The value calculated here doesn't seem to be used anywhere.

> +        rem = region[i].per_cpu_sz % cpumask_weight(&all_worker_cpus);
>  
> -        spin_lock(&heap_lock);
> +        region[i].rem = rem;
> +        region[i].per_cpu_sz /= cpumask_weight(&all_worker_cpus);
> +        max_per_cpu_sz = region[i].per_cpu_sz;
> +        if ( max_per_cpu_sz && chunk_size > max_per_cpu_sz )
> +            chunk_size = max_per_cpu_sz;

So you may end up limiting chunk size further on each iteration.
That's surely not very efficient.

> +        cpumask_copy(&region[i].cpu, &all_worker_cpus);
>  
> -        /* Re-check page status with lock held. */
> -        if ( page_state_is(pg, free) )
> -            scrub_one_page(pg);
> +        for ( offset = 0; offset < max_per_cpu_sz; offset += chunk_size )
> +        {
> +            region[i].offset = offset;
>  
> -        spin_unlock(&heap_lock);
> -    }
> +            process_pending_softirqs();
> +
> +            spin_lock(&heap_lock);
> +            on_selected_cpus(&all_worker_cpus, smp_scrub_heap_pages, &region[i], 1);

So in round 2 you're telling all CPUs to scrub one node's memory. That
ought to be particularly inefficient when you have relatively many
CPUs and relatively little memory on the node. In the hope that nodes
without CPUs aren't that common (or are relatively symmetric in terms
of their count relative to the count of nodes with CPUs), wouldn't it be
better (and yielding simpler code) to have each CPU scrub one such
node in its entirety (ultimately, if this turns out to be a more common
case, node distance could even be taken into consideration when
picking which CPU does what).

Jan

^ permalink raw reply	[flat|nested] 13+ messages in thread

* Re: [PATCH v3] Xen: Spread boot time page scrubbing across all available CPU's
  2014-04-14  9:39   ` Jan Beulich
@ 2014-04-14 15:04     ` Konrad Rzeszutek Wilk
  2014-04-14 15:18       ` NUMA nodes with no cpus Andrew Cooper
  2014-04-14 15:38       ` [PATCH v3] Xen: Spread boot time page scrubbing across all available CPU's Jan Beulich
  0 siblings, 2 replies; 13+ messages in thread
From: Konrad Rzeszutek Wilk @ 2014-04-14 15:04 UTC (permalink / raw)
  To: Jan Beulich
  Cc: keir, andrew.cooper3, dario.faggioli, tim, xen-devel,
	Konrad Rzeszutek Wilk, malcolm.crossley

. snip.. [agreed to the comments]
> > -        spin_lock(&heap_lock);
> > +        region[i].rem = rem;
> > +        region[i].per_cpu_sz /= cpumask_weight(&all_worker_cpus);
> > +        max_per_cpu_sz = region[i].per_cpu_sz;
> > +        if ( max_per_cpu_sz && chunk_size > max_per_cpu_sz )
> > +            chunk_size = max_per_cpu_sz;
> 
> So you may end up limiting chunk size further on each iteration.
> That's surely not very efficient.

Tim also raised this. I think a better option would be to
stash the 'chunk_size' then in the 'region' and have each
NODE worker select the most optimal value.

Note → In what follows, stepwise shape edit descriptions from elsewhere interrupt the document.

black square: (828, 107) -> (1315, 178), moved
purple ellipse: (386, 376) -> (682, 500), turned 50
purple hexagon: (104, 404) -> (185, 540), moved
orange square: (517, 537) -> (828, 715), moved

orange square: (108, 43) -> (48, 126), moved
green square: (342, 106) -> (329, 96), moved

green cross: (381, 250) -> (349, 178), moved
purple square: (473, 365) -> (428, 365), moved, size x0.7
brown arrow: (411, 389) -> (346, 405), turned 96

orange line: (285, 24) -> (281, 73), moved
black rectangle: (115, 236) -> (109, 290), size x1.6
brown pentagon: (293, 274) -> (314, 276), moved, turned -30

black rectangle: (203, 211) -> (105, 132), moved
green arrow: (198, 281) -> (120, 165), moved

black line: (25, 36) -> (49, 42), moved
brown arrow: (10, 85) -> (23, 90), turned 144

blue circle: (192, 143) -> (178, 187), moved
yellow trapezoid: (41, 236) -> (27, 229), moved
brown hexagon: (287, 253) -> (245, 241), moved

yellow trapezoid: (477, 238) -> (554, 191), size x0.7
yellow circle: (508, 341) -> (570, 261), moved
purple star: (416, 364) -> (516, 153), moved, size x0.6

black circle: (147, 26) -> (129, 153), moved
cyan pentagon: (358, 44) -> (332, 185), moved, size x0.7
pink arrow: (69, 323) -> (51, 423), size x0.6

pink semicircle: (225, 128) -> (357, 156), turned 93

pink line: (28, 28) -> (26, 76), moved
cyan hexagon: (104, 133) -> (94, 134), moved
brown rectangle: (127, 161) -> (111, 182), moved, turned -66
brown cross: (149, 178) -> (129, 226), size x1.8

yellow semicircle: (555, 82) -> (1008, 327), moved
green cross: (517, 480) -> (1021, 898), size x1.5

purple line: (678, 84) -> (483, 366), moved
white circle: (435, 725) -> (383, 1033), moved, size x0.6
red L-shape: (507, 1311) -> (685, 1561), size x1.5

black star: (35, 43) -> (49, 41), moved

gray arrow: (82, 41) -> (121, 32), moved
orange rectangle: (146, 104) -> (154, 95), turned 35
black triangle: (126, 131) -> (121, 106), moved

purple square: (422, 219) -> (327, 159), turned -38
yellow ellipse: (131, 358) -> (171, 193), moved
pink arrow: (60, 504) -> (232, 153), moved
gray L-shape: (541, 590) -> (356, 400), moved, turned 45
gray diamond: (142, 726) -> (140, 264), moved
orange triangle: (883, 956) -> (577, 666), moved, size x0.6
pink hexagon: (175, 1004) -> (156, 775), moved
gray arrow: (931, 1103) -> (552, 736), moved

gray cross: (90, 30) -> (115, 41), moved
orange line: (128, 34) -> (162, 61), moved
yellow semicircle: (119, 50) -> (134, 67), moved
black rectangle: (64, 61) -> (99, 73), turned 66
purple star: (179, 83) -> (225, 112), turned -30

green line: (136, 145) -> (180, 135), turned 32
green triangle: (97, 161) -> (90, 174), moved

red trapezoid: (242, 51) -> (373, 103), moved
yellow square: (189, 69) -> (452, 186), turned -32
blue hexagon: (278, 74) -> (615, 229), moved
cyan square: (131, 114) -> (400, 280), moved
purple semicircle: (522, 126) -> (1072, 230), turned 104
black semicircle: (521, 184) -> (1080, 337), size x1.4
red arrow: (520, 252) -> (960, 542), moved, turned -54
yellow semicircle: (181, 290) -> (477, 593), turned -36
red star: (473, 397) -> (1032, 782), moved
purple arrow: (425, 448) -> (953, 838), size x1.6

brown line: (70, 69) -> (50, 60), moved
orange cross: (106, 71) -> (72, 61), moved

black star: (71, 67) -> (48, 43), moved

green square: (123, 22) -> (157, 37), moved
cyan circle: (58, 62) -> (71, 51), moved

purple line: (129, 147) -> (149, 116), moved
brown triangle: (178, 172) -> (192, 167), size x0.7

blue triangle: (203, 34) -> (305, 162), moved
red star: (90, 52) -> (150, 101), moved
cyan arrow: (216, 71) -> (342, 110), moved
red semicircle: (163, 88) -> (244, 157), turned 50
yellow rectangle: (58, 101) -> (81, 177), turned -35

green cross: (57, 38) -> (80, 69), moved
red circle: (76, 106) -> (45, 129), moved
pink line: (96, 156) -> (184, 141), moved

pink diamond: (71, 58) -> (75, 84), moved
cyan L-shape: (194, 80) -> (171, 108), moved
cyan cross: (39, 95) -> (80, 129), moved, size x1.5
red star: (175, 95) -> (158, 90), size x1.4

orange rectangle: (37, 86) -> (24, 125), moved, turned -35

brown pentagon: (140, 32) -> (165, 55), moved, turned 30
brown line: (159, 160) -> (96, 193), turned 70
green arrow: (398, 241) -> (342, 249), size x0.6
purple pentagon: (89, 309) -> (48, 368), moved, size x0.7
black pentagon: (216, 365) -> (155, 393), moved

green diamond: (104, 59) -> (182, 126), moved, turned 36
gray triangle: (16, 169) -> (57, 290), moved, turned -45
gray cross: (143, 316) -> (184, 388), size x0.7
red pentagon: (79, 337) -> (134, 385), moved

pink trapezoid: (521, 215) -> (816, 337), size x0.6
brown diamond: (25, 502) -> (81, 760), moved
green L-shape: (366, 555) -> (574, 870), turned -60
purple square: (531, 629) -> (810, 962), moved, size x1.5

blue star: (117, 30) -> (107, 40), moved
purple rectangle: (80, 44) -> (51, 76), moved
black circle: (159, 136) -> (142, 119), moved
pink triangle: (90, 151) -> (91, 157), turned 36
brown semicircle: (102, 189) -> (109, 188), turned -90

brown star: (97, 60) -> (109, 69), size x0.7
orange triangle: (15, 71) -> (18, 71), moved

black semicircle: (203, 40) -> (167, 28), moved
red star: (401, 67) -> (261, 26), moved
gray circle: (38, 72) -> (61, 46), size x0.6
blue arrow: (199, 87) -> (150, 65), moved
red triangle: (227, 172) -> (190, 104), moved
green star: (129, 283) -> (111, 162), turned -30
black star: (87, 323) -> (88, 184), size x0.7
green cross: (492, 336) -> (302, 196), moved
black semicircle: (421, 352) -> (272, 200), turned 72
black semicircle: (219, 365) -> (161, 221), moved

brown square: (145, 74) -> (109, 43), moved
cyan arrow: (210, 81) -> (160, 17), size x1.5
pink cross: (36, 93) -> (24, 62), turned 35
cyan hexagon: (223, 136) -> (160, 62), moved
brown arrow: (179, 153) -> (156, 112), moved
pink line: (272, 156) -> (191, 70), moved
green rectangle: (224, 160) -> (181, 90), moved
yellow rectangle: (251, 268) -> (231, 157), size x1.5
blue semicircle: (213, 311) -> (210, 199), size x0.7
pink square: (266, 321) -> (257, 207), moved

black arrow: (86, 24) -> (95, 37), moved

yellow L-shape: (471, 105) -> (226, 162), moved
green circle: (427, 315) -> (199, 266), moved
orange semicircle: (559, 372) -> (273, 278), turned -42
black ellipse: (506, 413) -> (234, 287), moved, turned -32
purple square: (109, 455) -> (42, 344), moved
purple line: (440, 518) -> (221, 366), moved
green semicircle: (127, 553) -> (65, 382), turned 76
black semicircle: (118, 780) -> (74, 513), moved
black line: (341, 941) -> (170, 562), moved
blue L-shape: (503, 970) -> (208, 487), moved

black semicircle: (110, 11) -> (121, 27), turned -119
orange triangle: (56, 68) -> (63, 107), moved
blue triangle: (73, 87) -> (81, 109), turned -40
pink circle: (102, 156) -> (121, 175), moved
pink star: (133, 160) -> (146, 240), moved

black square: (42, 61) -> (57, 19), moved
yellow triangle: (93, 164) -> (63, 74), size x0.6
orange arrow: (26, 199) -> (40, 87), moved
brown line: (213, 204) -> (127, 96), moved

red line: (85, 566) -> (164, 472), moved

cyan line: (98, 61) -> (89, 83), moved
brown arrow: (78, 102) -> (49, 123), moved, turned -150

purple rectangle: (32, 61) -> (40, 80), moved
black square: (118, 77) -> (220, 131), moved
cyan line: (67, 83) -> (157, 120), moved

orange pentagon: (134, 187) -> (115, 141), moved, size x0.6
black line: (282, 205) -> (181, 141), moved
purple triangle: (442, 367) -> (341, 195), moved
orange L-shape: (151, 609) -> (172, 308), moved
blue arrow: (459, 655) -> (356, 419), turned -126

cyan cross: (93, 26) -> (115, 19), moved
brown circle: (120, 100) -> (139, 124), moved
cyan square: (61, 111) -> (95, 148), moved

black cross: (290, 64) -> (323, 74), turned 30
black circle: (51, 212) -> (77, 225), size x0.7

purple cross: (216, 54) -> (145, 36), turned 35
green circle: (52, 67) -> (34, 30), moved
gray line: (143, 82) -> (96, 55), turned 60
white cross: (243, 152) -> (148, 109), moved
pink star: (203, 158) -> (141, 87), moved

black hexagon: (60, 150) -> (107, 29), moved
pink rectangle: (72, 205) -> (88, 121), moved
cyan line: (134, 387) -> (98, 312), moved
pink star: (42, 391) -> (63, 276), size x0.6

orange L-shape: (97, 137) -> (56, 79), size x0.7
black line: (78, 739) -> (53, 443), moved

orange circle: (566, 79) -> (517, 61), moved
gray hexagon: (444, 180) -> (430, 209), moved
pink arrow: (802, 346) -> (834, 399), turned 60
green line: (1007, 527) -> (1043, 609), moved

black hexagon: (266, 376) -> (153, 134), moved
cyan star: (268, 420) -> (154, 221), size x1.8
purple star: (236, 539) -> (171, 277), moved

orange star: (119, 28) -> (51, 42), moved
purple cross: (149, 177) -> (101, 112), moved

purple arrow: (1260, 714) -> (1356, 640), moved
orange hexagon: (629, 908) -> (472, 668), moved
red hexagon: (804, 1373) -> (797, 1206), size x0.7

That will require making the loop that kicks off all the CPUs to not
increment 'chunk' based on the 'chunk size'

 chunk = 0; chunk < max_per_cpu_sz; chunk += chunk_size
                                             ^^^^^^^^^^

but on a different value. Perhaps just make it a max iteration value:

 j = 0; j < max_per_cpu_size / opt_bootscrub_chunk; j++

and each NOED worker will be given as 'offset' the 'j' value and can
figure out whether:

   r->start + r->offset * r->per_cpu_sz >= r->end;
		return
   else
                do the work

(and we would add 'end' in the new region).
> 
> > +        cpumask_copy(&region[i].cpu, &all_worker_cpus);
> >  
> > -        /* Re-check page status with lock held. */
> > -        if ( page_state_is(pg, free) )
> > -            scrub_one_page(pg);
> > +        for ( offset = 0; offset < max_per_cpu_sz; offset += chunk_size )
> > +        {
> > +            region[i].offset = offset;
> >  
> > -        spin_unlock(&heap_lock);
> > -    }
> > +            process_pending_softirqs();
> > +
> > +            spin_lock(&heap_lock);
> > +            on_selected_cpus(&all_worker_cpus, smp_scrub_heap_pages, &region[i], 1);
> 
> So in round 2 you're telling all CPUs to scrub one node's memory. That
> ought to be particularly inefficient when you have relatively many
> CPUs and relatively little memory on the node. In the hope that nodes

Aha! I knew I missed one case.

> without CPUs aren't that common (or are relatively symmetric in terms
> of their count relative to the count of nodes with CPUs), wouldn't it be
> better (and yielding simpler code) to have each CPU scrub one such
> node in its entirety (ultimately, if this turns out to be a more common
> case, node distance could even be taken into consideration when
> picking which CPU does what).

That would work too. The non-CPU-full-NUMA case is an oddity that I have only
reproduced if I use 'numa=fake=8' on a single socket machine. In that case
the 1st node has all of the CPUs and the rest are without. And it made it faster
to just use all of the available CPU cores on the rest of the nodes.

Perhaps a check:

	(end - start)  < opt_bootscrub_chunk * 2

If the amount of memory per node is less than bootscrub chunk size (assume it is in
bytes) times two per then use just one CPU. 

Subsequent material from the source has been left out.